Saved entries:
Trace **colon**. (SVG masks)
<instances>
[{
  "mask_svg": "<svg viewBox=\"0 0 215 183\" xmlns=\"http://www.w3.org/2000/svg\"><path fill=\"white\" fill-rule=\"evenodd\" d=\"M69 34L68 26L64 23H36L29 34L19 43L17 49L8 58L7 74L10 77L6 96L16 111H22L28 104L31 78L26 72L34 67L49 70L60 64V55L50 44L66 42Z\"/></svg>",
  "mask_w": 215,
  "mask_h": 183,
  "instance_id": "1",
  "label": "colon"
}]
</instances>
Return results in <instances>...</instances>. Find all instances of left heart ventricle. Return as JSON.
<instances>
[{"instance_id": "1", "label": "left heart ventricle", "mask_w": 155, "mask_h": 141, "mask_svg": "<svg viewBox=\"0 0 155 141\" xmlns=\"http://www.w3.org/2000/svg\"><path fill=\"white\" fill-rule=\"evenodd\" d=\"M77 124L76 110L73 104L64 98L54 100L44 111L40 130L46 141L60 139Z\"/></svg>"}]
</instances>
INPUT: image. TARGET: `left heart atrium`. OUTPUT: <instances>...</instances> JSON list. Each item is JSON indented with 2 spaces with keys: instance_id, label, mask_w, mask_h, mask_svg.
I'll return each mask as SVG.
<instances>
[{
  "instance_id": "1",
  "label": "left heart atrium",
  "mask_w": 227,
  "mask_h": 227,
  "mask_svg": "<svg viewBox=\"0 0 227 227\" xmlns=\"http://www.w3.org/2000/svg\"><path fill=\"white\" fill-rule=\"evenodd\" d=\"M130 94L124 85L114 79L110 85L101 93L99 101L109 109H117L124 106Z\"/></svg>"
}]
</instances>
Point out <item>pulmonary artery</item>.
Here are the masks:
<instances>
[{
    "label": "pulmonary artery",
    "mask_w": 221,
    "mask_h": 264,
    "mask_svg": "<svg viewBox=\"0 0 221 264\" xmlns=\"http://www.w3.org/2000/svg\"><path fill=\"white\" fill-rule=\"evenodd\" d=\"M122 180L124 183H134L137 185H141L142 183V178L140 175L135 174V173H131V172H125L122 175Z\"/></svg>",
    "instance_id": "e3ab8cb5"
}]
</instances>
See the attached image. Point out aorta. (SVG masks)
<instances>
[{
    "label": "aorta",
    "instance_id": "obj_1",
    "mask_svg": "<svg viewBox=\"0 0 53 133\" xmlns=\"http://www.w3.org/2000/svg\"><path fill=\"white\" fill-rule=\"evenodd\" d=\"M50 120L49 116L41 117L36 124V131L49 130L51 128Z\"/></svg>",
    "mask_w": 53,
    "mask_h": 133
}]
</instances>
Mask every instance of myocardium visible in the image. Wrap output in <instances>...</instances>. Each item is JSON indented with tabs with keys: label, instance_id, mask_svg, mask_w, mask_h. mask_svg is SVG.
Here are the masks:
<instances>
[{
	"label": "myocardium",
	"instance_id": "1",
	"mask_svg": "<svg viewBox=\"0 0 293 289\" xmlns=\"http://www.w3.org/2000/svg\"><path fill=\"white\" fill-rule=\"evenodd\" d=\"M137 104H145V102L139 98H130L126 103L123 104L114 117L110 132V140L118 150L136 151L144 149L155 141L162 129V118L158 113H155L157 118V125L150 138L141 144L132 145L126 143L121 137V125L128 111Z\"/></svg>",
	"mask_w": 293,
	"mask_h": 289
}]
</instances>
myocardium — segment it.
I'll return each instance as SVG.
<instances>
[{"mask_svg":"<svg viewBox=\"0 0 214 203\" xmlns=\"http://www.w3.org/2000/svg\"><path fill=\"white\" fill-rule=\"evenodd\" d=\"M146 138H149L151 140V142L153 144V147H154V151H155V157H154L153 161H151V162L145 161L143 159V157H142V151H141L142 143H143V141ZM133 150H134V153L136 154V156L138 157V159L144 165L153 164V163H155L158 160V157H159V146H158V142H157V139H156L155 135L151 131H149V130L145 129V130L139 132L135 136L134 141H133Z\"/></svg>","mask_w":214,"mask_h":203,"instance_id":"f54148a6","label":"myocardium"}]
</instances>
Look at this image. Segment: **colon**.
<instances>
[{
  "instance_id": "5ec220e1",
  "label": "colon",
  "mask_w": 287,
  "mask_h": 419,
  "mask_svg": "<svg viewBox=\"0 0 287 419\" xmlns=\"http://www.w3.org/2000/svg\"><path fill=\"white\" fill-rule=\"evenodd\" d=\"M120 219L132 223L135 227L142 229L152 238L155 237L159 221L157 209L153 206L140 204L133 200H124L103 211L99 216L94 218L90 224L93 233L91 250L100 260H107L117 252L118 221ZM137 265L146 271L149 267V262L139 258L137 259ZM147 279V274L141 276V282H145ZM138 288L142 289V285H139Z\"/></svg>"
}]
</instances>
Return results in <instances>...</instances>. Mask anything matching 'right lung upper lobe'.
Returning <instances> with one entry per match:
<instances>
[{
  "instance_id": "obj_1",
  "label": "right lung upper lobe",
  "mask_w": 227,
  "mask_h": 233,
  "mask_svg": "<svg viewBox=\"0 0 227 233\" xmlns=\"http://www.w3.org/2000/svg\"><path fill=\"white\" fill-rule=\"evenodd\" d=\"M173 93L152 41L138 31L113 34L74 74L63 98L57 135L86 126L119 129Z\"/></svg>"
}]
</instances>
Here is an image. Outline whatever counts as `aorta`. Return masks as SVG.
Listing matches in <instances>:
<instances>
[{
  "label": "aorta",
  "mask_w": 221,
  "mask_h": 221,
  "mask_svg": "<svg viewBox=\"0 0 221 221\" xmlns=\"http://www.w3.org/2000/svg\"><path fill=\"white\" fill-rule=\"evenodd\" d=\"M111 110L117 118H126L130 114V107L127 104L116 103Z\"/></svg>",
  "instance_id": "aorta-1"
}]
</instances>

Goal of the exercise »
Word for word, transcribe each of the entries above.

Written response »
Trace **colon**. (SVG masks)
<instances>
[{
  "mask_svg": "<svg viewBox=\"0 0 215 183\" xmlns=\"http://www.w3.org/2000/svg\"><path fill=\"white\" fill-rule=\"evenodd\" d=\"M69 34L68 26L64 23H36L29 34L19 43L17 49L8 58L7 74L10 77L6 96L16 111H22L28 104L31 78L26 72L34 67L49 70L60 64V55L50 44L66 42Z\"/></svg>",
  "mask_w": 215,
  "mask_h": 183,
  "instance_id": "1",
  "label": "colon"
}]
</instances>
Return results in <instances>...</instances>. Find all instances of left heart ventricle. Return as JSON.
<instances>
[{"instance_id": "1", "label": "left heart ventricle", "mask_w": 155, "mask_h": 141, "mask_svg": "<svg viewBox=\"0 0 155 141\" xmlns=\"http://www.w3.org/2000/svg\"><path fill=\"white\" fill-rule=\"evenodd\" d=\"M77 124L76 110L73 104L64 98L54 100L44 111L40 130L46 141L60 139Z\"/></svg>"}]
</instances>
INPUT: image. TARGET: `left heart atrium`. OUTPUT: <instances>...</instances> JSON list. Each item is JSON indented with 2 spaces with keys: instance_id, label, mask_w, mask_h, mask_svg.
I'll return each mask as SVG.
<instances>
[{
  "instance_id": "1",
  "label": "left heart atrium",
  "mask_w": 227,
  "mask_h": 227,
  "mask_svg": "<svg viewBox=\"0 0 227 227\" xmlns=\"http://www.w3.org/2000/svg\"><path fill=\"white\" fill-rule=\"evenodd\" d=\"M130 94L124 85L114 79L110 85L101 93L99 101L109 109H117L124 106Z\"/></svg>"
}]
</instances>
Point out <item>pulmonary artery</item>.
Here are the masks:
<instances>
[{
    "label": "pulmonary artery",
    "mask_w": 221,
    "mask_h": 264,
    "mask_svg": "<svg viewBox=\"0 0 221 264\" xmlns=\"http://www.w3.org/2000/svg\"><path fill=\"white\" fill-rule=\"evenodd\" d=\"M122 180L124 183H134L137 185H141L142 183V178L140 175L135 174V173H131V172H125L122 175Z\"/></svg>",
    "instance_id": "e3ab8cb5"
}]
</instances>
See the attached image. Point out aorta. (SVG masks)
<instances>
[{
    "label": "aorta",
    "instance_id": "obj_1",
    "mask_svg": "<svg viewBox=\"0 0 53 133\" xmlns=\"http://www.w3.org/2000/svg\"><path fill=\"white\" fill-rule=\"evenodd\" d=\"M50 120L49 116L41 117L36 124V131L49 130L51 128Z\"/></svg>",
    "mask_w": 53,
    "mask_h": 133
}]
</instances>
Mask every instance of myocardium visible in the image. Wrap output in <instances>...</instances>. Each item is JSON indented with tabs with keys: label, instance_id, mask_svg, mask_w, mask_h. mask_svg is SVG.
Here are the masks:
<instances>
[{
	"label": "myocardium",
	"instance_id": "1",
	"mask_svg": "<svg viewBox=\"0 0 293 289\" xmlns=\"http://www.w3.org/2000/svg\"><path fill=\"white\" fill-rule=\"evenodd\" d=\"M137 104H145V102L139 98H130L126 103L123 104L114 117L110 132V140L118 150L136 151L144 149L155 141L162 129V118L158 113H155L157 118V125L150 138L141 144L132 145L126 143L121 137V125L128 111Z\"/></svg>",
	"mask_w": 293,
	"mask_h": 289
}]
</instances>
myocardium — segment it.
I'll return each instance as SVG.
<instances>
[{"mask_svg":"<svg viewBox=\"0 0 214 203\" xmlns=\"http://www.w3.org/2000/svg\"><path fill=\"white\" fill-rule=\"evenodd\" d=\"M146 138H149L151 140V142L153 144V147H154V151H155V157H154L153 161H151V162L145 161L143 159V157H142V151H141L142 143H143V141ZM133 150H134V153L136 154V156L138 157V159L144 165L153 164V163H155L158 160V157H159V146H158V142H157V139H156L155 135L151 131H149V130L145 129V130L139 132L135 136L134 141H133Z\"/></svg>","mask_w":214,"mask_h":203,"instance_id":"f54148a6","label":"myocardium"}]
</instances>
Look at this image. Segment: **colon**.
<instances>
[{
  "instance_id": "5ec220e1",
  "label": "colon",
  "mask_w": 287,
  "mask_h": 419,
  "mask_svg": "<svg viewBox=\"0 0 287 419\" xmlns=\"http://www.w3.org/2000/svg\"><path fill=\"white\" fill-rule=\"evenodd\" d=\"M120 219L132 223L135 227L142 229L152 238L155 237L159 221L157 209L153 206L140 204L133 200H124L103 211L99 216L94 218L90 224L93 233L91 250L100 260H107L117 252L118 221ZM137 265L146 271L149 267V262L139 258L137 259ZM147 279V274L141 276V282H145ZM138 288L142 289V285H139Z\"/></svg>"
}]
</instances>
Return results in <instances>...</instances>. Mask anything matching 'right lung upper lobe'.
Returning <instances> with one entry per match:
<instances>
[{
  "instance_id": "obj_1",
  "label": "right lung upper lobe",
  "mask_w": 227,
  "mask_h": 233,
  "mask_svg": "<svg viewBox=\"0 0 227 233\" xmlns=\"http://www.w3.org/2000/svg\"><path fill=\"white\" fill-rule=\"evenodd\" d=\"M173 93L152 41L138 31L113 34L74 74L63 98L57 135L86 126L119 129Z\"/></svg>"
}]
</instances>
Here is an image. Outline whatever counts as `aorta`. Return masks as SVG.
Listing matches in <instances>:
<instances>
[{
  "label": "aorta",
  "mask_w": 221,
  "mask_h": 221,
  "mask_svg": "<svg viewBox=\"0 0 221 221\" xmlns=\"http://www.w3.org/2000/svg\"><path fill=\"white\" fill-rule=\"evenodd\" d=\"M111 110L117 118H126L130 114V107L127 104L116 103Z\"/></svg>",
  "instance_id": "aorta-1"
}]
</instances>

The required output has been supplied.